_Data to examine_:
##########

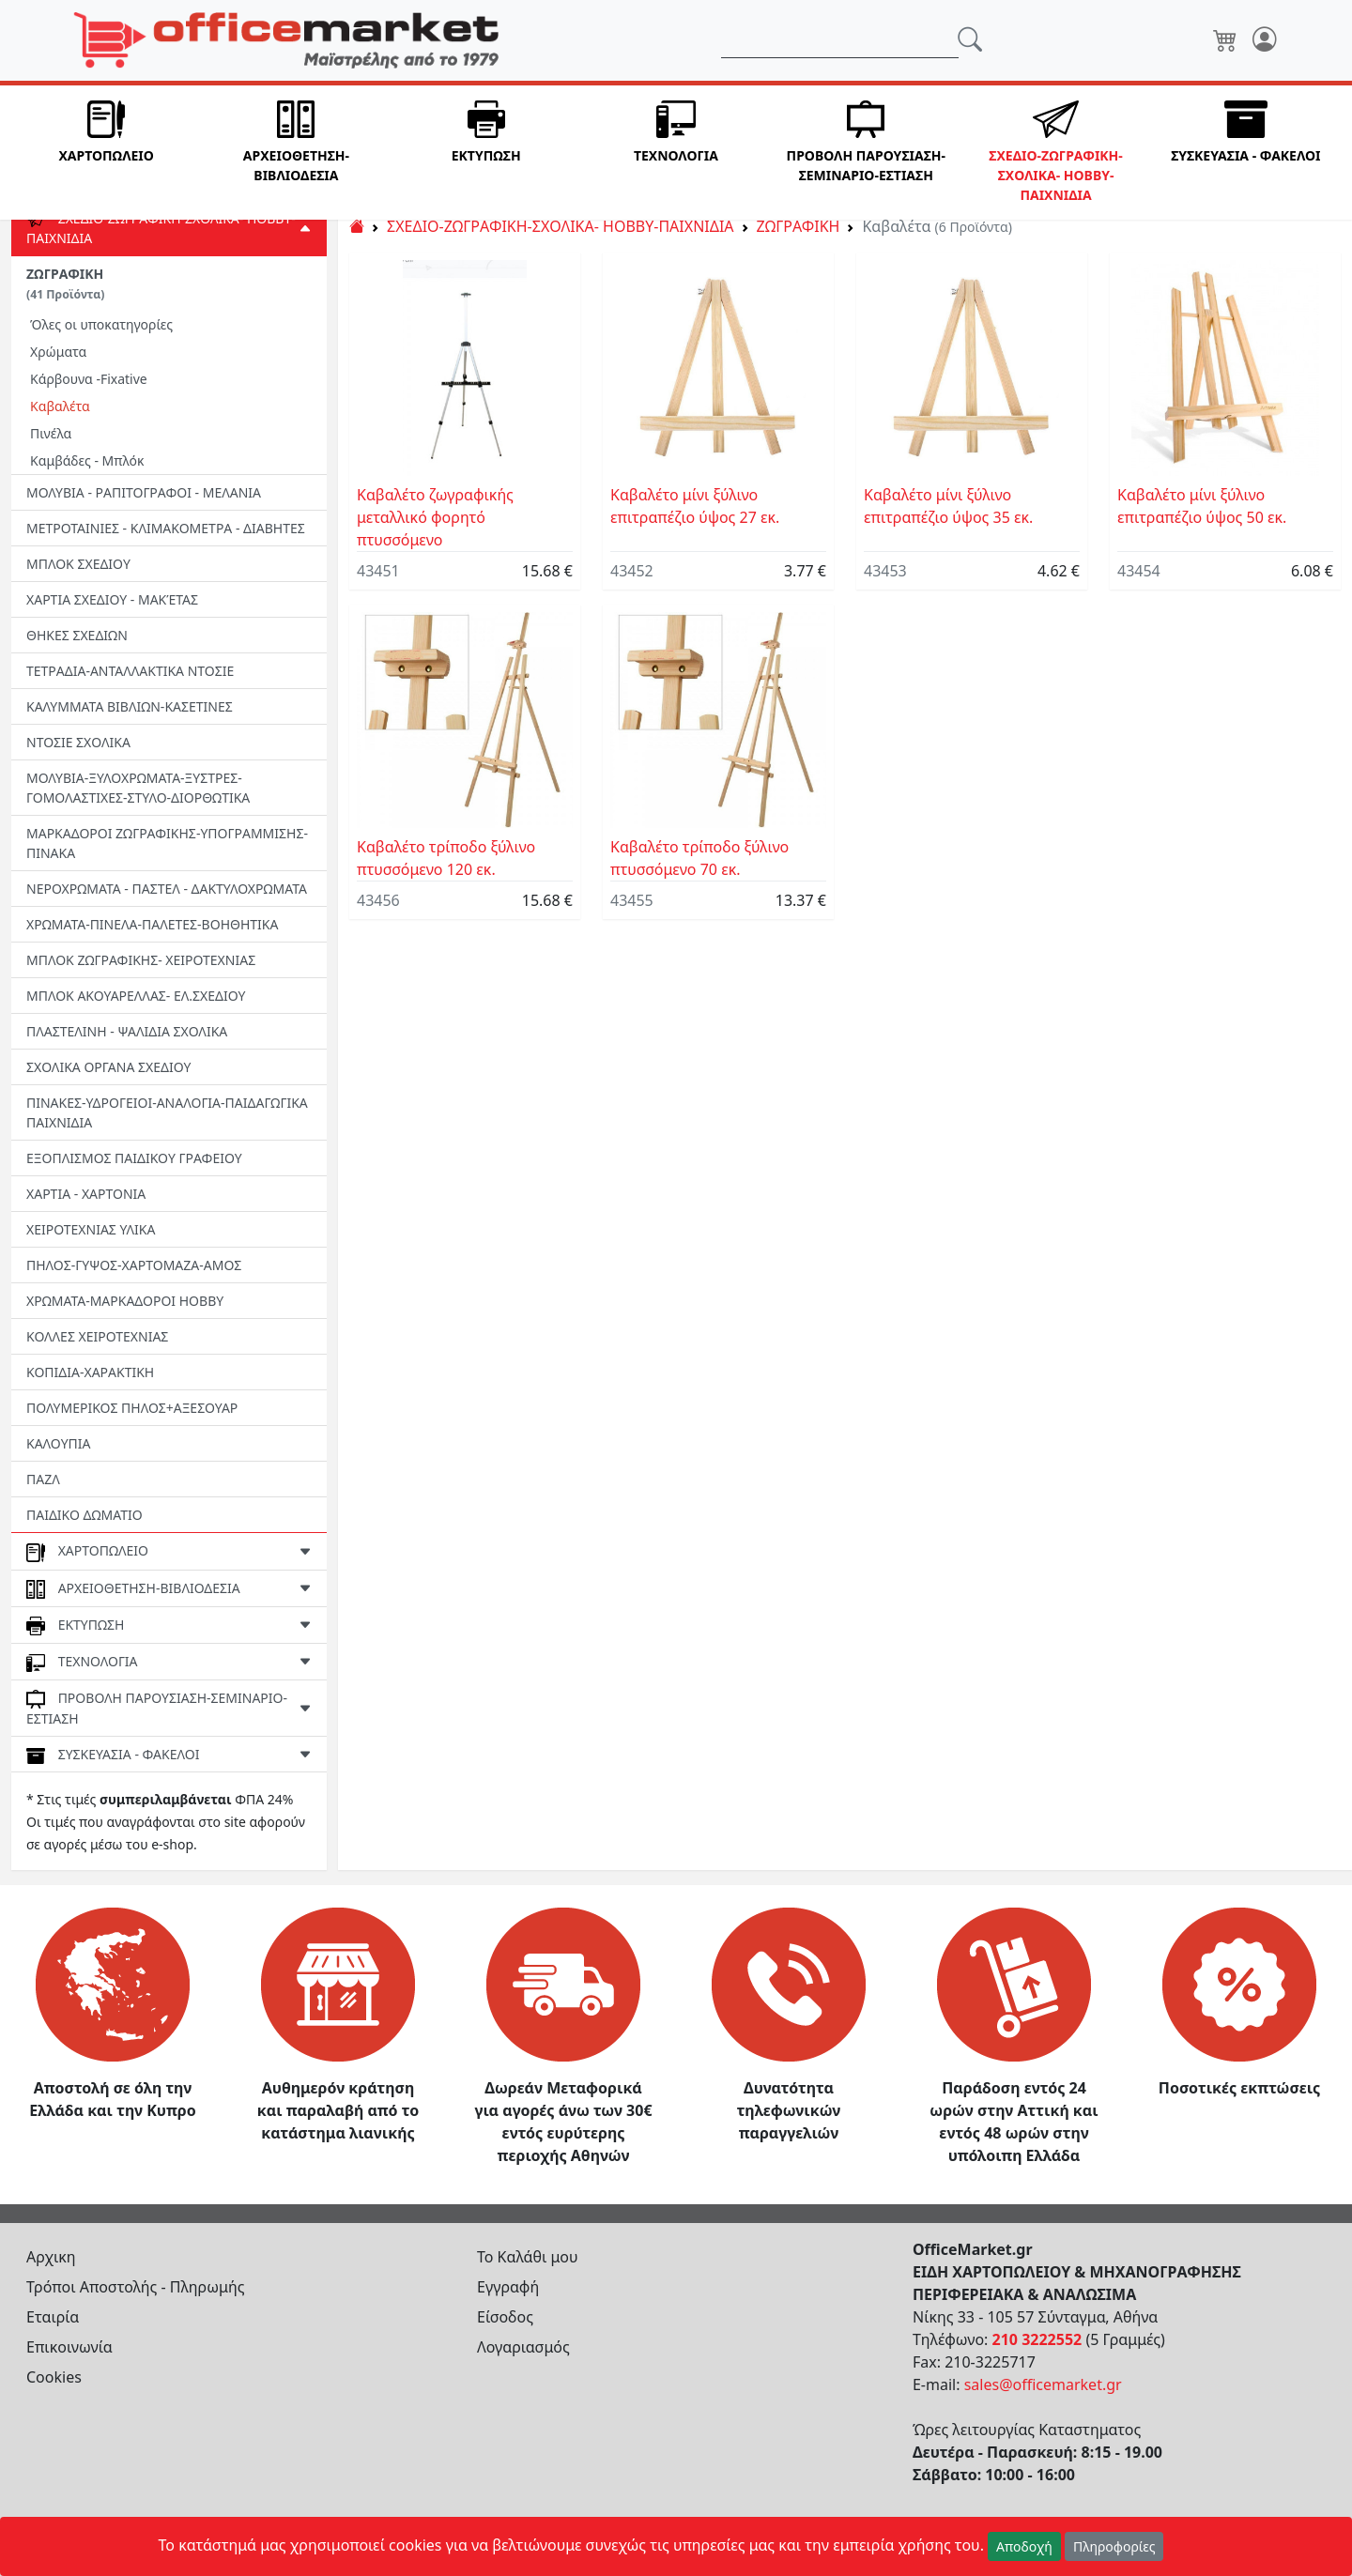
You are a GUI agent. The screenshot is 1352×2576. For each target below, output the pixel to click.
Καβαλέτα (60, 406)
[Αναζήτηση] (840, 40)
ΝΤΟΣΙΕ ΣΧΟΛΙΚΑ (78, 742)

##########

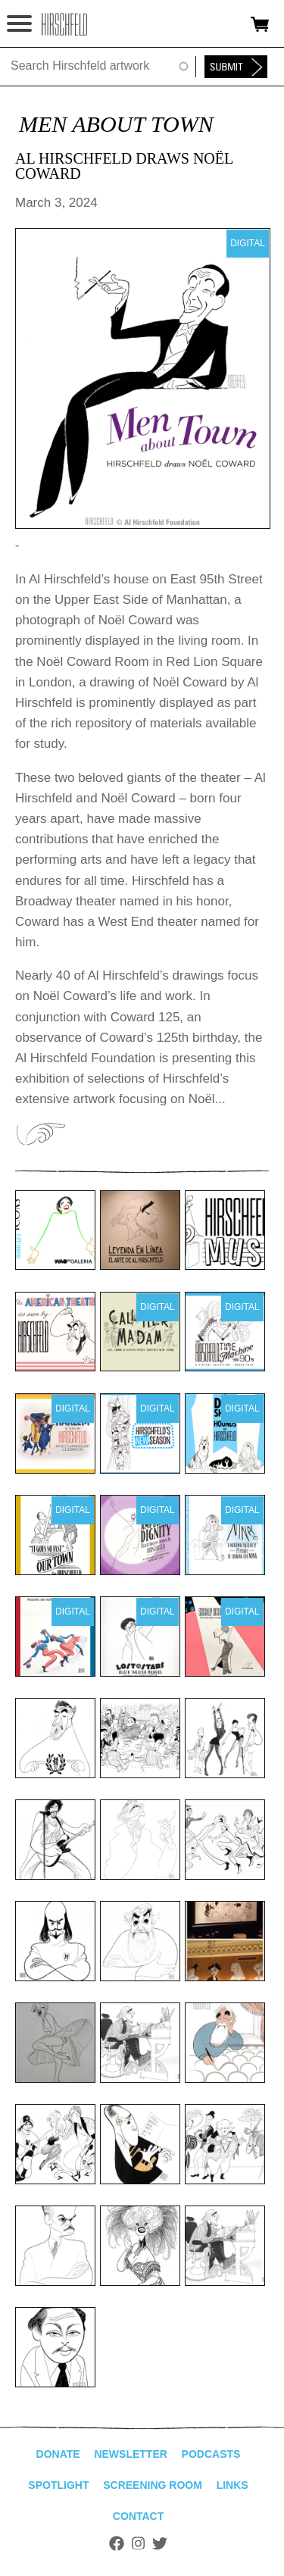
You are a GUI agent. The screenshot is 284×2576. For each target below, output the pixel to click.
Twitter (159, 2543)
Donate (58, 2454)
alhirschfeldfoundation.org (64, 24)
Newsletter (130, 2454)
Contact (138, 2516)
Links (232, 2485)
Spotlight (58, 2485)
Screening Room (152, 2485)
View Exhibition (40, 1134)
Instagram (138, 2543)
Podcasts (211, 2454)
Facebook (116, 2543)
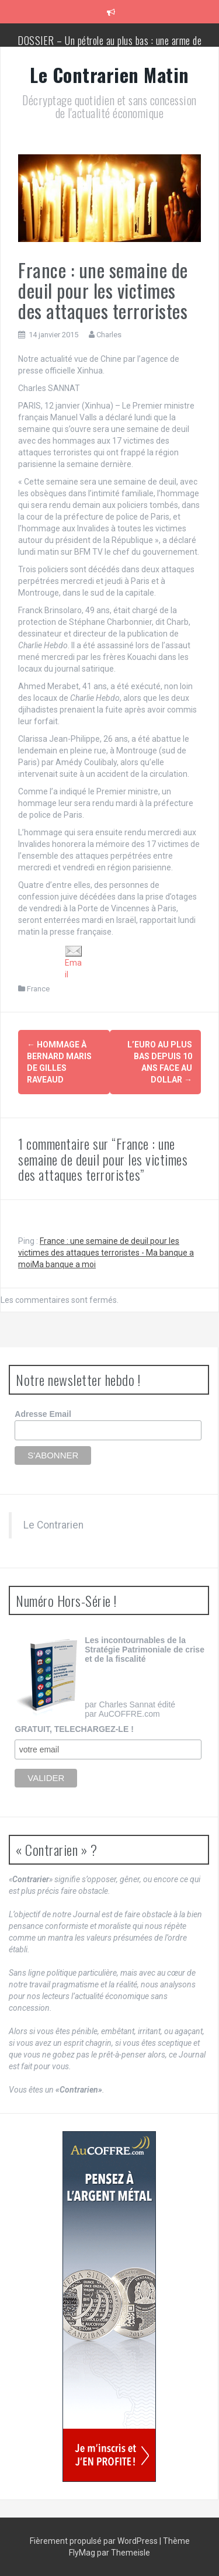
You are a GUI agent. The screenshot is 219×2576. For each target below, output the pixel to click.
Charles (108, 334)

##########

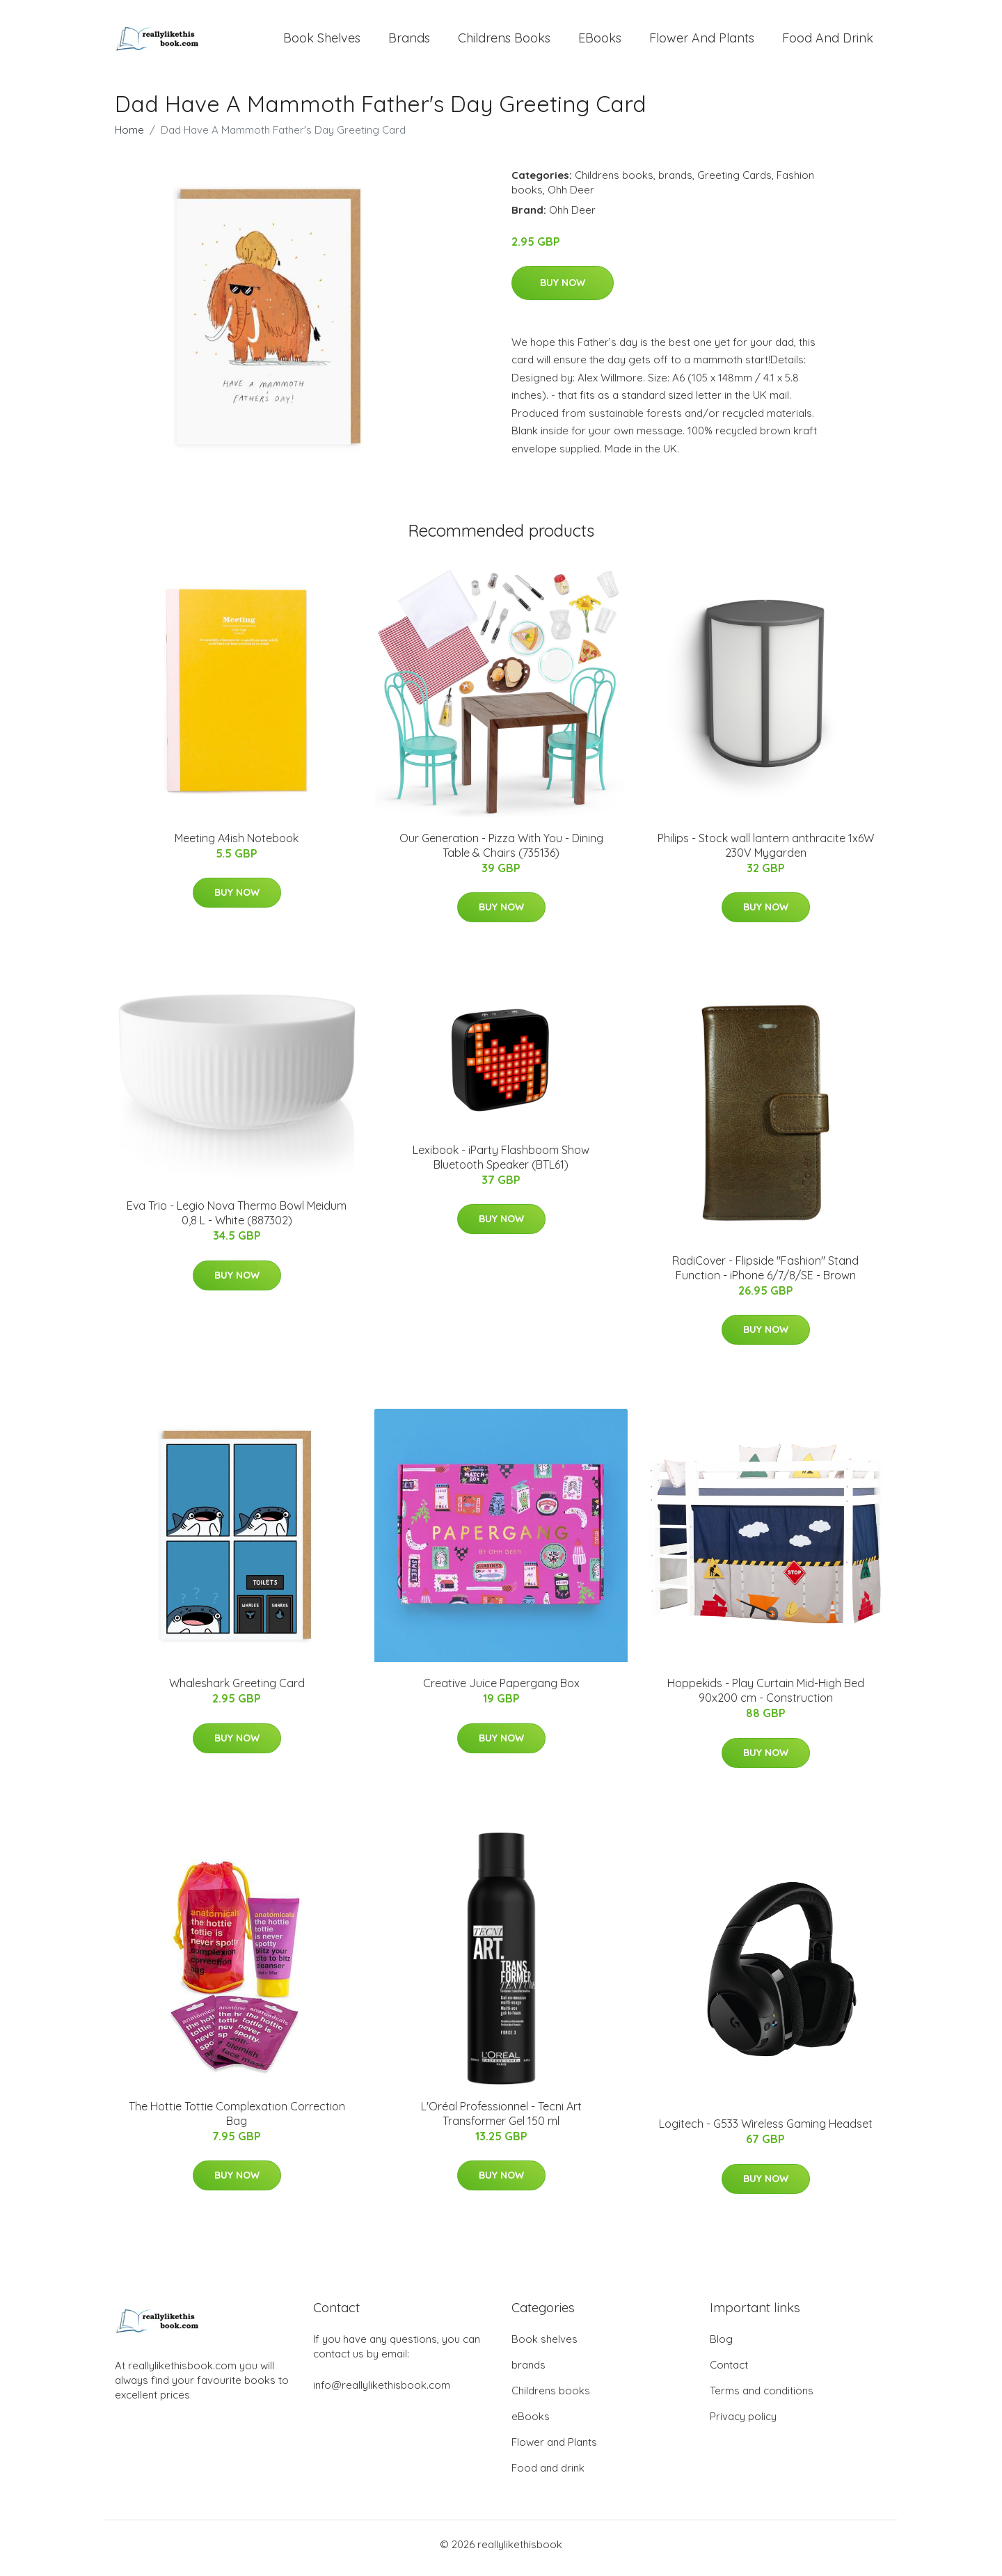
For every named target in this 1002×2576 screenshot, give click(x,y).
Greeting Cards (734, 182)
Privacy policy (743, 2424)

##########

_Task description_:
Only lines holding the string "agent" are wanted; gather each one from the entries above.

_Solution_:
You are a GUI agent. The screenshot is 1352×2576. For each target below, output the pixel to click.
You are a GUI agent. The screenshot is 284×2576. For each target below, output the pixel to click.
You are a GUI agent. The screenshot is 219×2576. For each target below, output the pixel to click.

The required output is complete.